Magnetodielectric effect in trilayered Co65Fe35B20/PVDF/Co65Fe35B20 composite materials. Prediction and measurement for tunable microwave applications

Abstract

The variation in the permeability of a multilayered polyvinylidene fluoride/CoFeB (piezoelectric/magnetostrictive) composite material under the action of a dc voltage is demonstrated. The driven-voltage permeability is first predicted using a finite element method-based multiphysics calculation. The simulation allows us to determine a magnetic anisotropy field of 45 Oe induced in the ferromagnetic layers by the mechanical coupling between magnetostrictive and piezoelectric layers due to the applied dc voltage. A variation of 30% for the permeability of the ferromagnetic layers is then measured using a radiofrequency permeameter and under the application of a dc voltage of 15 V applied on the ferromagnetic layers, which also act as electrodes for the bias of the polyvinylidene fluoride (PVDF).

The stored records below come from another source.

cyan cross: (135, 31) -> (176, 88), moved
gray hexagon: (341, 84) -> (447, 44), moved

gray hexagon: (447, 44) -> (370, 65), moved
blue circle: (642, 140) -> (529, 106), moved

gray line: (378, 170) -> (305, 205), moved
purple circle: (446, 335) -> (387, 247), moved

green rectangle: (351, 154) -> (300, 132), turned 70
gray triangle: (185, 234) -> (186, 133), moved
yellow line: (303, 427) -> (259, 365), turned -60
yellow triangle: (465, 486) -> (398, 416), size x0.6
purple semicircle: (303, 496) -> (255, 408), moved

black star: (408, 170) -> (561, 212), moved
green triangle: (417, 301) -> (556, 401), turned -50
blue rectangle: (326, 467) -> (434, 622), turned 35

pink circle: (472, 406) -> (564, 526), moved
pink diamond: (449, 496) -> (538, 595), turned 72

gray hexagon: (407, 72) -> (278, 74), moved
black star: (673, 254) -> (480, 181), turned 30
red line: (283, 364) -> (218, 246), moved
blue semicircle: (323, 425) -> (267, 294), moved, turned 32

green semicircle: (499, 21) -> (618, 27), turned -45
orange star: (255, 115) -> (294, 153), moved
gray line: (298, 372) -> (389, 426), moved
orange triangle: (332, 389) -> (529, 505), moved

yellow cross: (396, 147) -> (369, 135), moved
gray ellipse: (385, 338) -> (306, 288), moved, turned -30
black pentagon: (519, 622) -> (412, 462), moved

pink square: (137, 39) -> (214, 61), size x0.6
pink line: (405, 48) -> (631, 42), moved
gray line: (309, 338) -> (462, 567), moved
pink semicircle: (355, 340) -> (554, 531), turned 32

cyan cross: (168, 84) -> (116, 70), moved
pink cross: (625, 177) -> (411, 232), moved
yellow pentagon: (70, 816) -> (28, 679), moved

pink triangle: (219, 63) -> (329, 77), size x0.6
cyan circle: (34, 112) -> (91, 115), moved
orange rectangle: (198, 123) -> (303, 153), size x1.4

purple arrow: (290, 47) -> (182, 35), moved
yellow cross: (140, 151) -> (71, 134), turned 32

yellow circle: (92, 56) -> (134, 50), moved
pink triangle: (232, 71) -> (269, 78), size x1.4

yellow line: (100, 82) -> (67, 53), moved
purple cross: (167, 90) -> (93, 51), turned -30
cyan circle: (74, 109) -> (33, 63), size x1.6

An additional measurement of the trilayered structure under the application of a dc magnetic field is finally performed to evaluate the magnetic field needed to get a 30% variation in the magnetic layers permeability in order to compare this value to the one predicted by multiphysics calculation. These experimental results are in good agreement with calculations and are very encouraging for the application of the CoFeB/PVDF/CoFeB composite material to ensure the tunability of microwave devices (filters, phase shifters, antennas, etc.)